(Stored records)

::::::

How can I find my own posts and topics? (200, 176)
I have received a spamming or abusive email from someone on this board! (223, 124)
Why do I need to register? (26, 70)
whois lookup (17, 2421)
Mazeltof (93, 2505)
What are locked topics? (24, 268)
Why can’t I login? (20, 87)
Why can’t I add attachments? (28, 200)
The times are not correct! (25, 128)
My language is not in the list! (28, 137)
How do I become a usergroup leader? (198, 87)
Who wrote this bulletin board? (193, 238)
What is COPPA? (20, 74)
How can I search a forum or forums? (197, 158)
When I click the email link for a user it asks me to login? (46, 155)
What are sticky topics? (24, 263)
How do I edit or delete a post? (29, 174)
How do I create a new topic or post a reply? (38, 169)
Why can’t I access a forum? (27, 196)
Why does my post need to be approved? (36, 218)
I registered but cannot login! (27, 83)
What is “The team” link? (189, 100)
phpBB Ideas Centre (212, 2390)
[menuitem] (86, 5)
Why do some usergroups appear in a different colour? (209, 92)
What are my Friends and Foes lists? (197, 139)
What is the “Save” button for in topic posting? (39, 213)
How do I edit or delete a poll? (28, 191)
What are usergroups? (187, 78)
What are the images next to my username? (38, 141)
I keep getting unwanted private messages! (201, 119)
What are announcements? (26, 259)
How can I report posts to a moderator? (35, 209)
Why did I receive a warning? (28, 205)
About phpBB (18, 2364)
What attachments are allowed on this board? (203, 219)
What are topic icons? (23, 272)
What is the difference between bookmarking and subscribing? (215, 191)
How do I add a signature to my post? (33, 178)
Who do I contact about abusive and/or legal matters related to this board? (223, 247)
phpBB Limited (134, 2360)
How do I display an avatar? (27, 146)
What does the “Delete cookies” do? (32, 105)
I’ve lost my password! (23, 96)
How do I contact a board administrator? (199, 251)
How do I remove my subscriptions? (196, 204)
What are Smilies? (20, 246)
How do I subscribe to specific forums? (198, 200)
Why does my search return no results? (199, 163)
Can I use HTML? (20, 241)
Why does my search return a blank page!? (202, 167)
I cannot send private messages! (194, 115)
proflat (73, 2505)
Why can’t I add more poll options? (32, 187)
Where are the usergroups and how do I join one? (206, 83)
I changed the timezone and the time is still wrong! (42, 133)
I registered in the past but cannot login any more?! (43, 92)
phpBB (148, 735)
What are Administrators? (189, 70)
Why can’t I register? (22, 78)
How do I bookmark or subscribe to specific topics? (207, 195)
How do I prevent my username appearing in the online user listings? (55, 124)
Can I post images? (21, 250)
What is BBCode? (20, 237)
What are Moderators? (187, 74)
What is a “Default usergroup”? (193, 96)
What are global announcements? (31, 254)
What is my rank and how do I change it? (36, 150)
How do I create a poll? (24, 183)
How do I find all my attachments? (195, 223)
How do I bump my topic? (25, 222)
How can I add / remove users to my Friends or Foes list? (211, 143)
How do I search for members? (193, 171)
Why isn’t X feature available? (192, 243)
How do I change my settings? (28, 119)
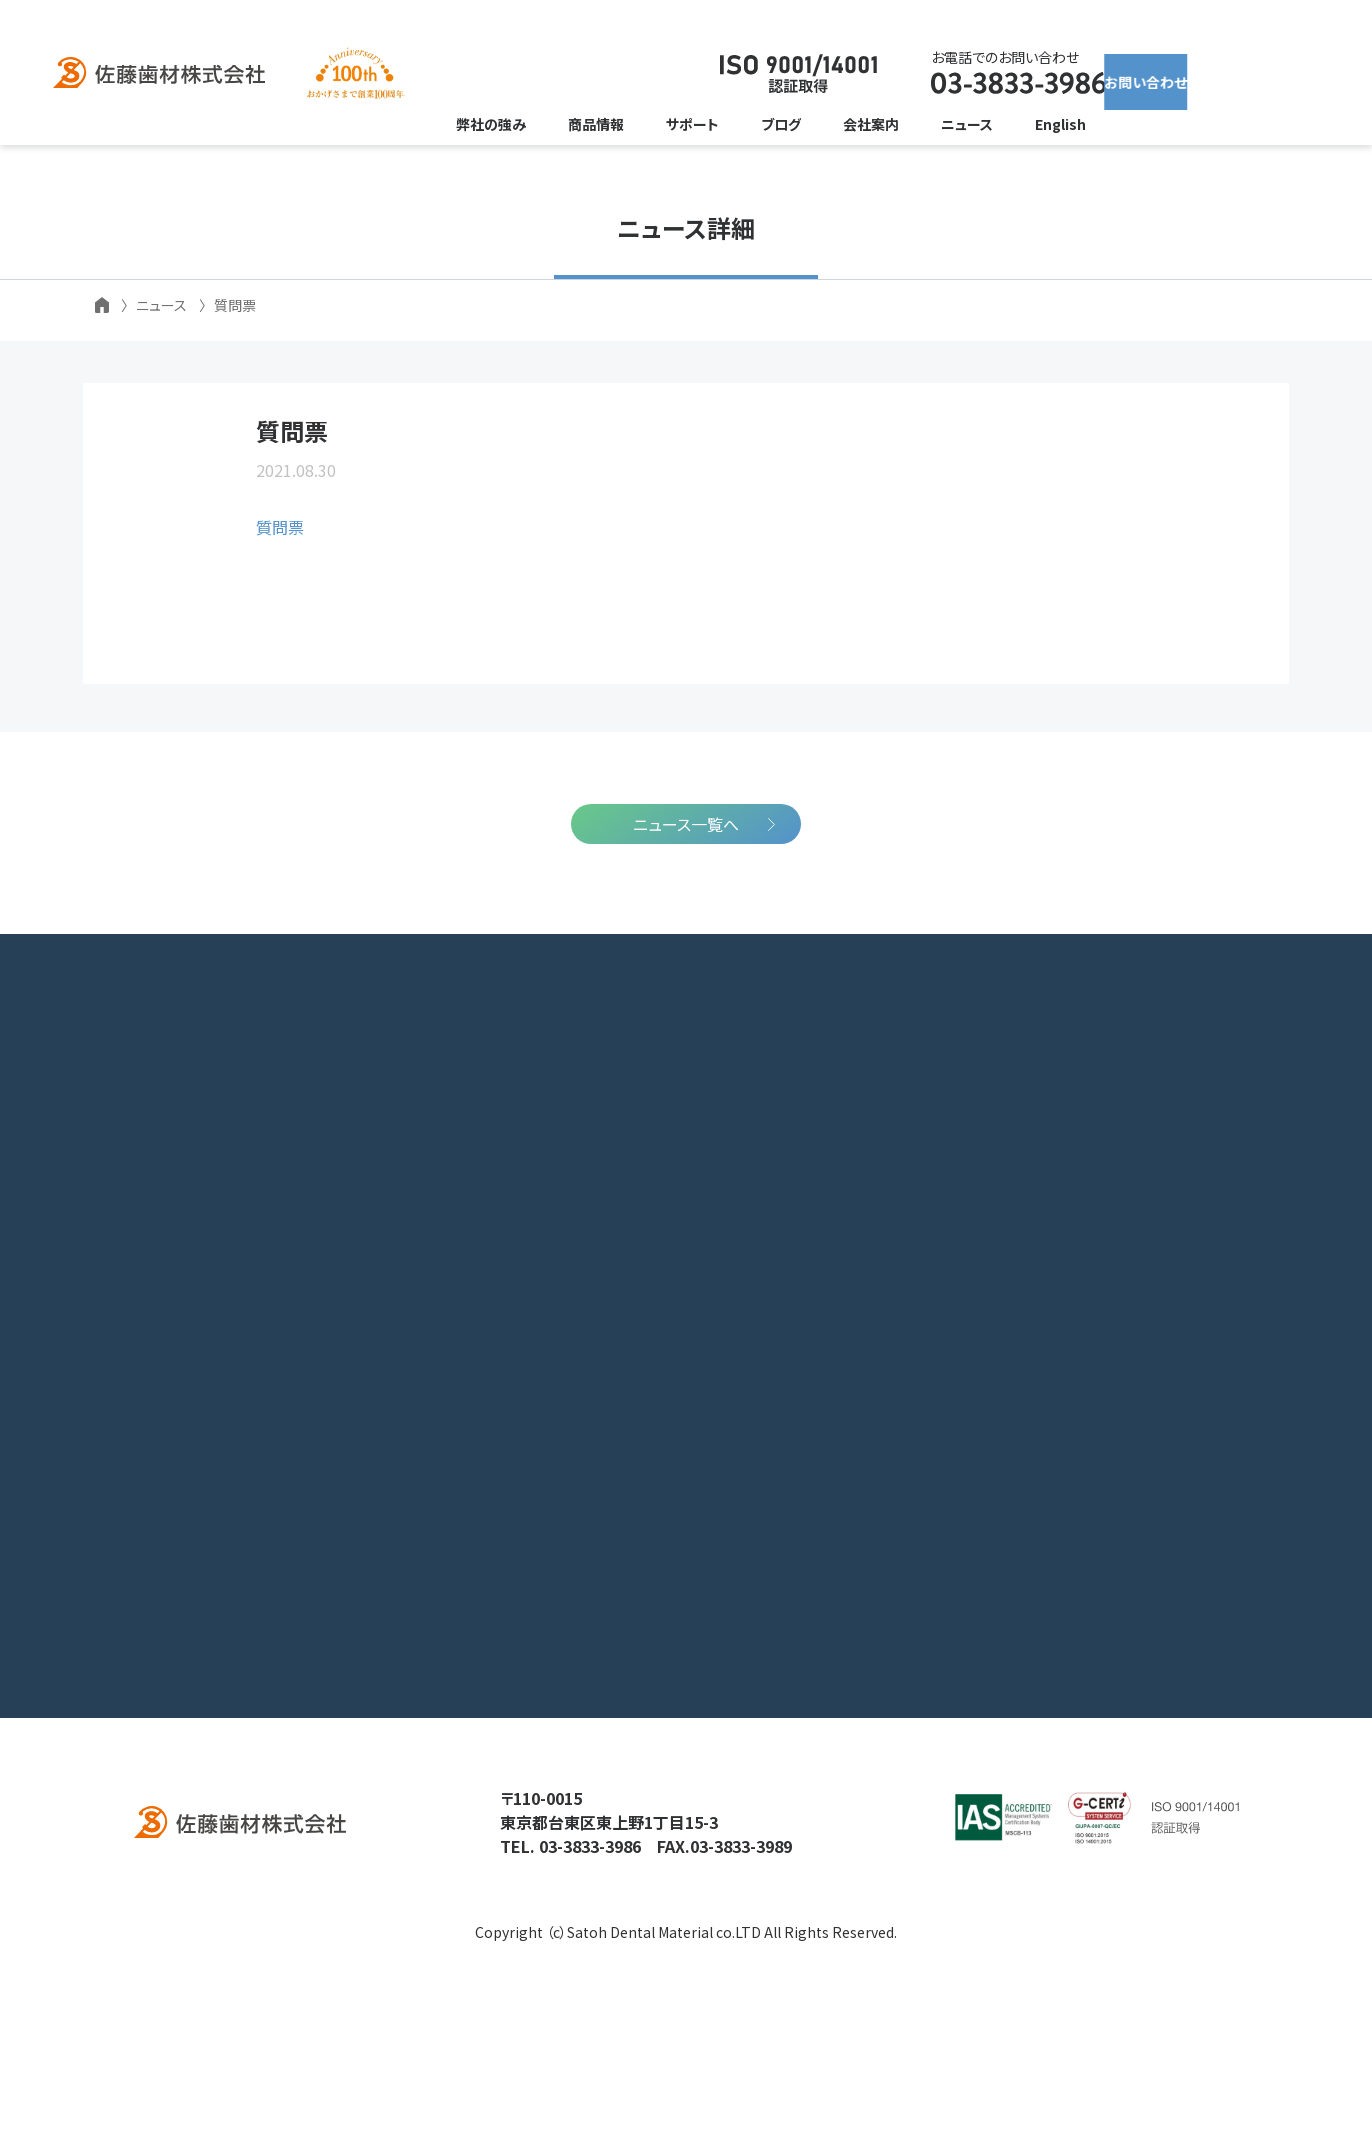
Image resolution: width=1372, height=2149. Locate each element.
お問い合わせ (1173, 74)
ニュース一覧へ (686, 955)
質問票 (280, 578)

::::::

About this task: Each line of the data that holds "usergroups" should be reported.

Exercise output:
Why do some usergroups appear in a different colour? (209, 92)
What are usergroups? (187, 78)
Where are the usergroups and how do I join one? (206, 83)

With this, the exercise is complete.